On May 3, 2005, Brush Engineered Materials Inc. (the "Company") entered into updated indemnification agreements with its directors, executive officers and key employees.
The form indemnification agreements for directors and executive officers require the Company to indemnify each director and executive officer against certain liabilities that may arise by reason of the individual’s status as a director and/or officer of the Company, to advance expenses incurred as a result of a proceeding as to which the individual may be indemnified and to cover such individual under any directors’ and officers’ liability policy the Company chooses to maintain. The form indemnification agreements are intended to provide indemnification rights to the fullest extent permitted under applicable indemnification rights statutes in the State of Ohio and shall be in addition to any other rights the directors and officers may have under the Company’s Amended and Restated Articles of Incorporation, Amended and Restated Code of Regulations and applicable law.

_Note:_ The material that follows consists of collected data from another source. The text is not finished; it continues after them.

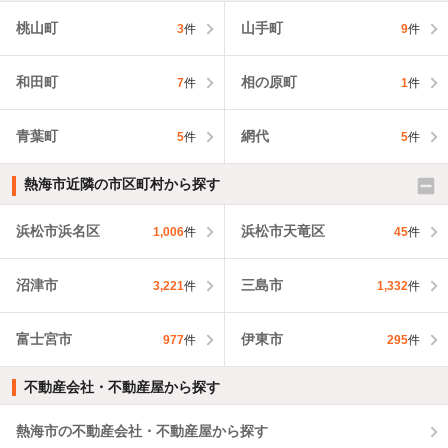
桃山町
山手町
3
件
9
件
和田町
相の原町
7
件
1
件
青葉町
網代
5
件
5
件
熱海市近隣の市区町村から探す
浜松市浜名区
浜松市天竜区
1,006
件
45
件
沼津市
三島市
3,221
件
1,332
件
富士宮市
伊東市
977
件
295
件
不動産会社・不動産屋から探す
熱海市の不動産会社・不動産屋から探す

The forms of indemnification agreements for directors and executive officers are being filed as Exhibits 10.1 and 10.2, respectively, to this Form 8-K and are incorporated herein by reference.
The Company also approved new forms of severance agreements for future use for officers and key employees. As described below under Item 5.02, the Company entered into a severance agreement with Mr. Hipple, in connection with his appointment as President and Chief Operating Officer of the Company. These new severance agreements, which includes Mr. Hipple's severance agreement, were updated to include language with regard to the Jobs Creation Act of 2004.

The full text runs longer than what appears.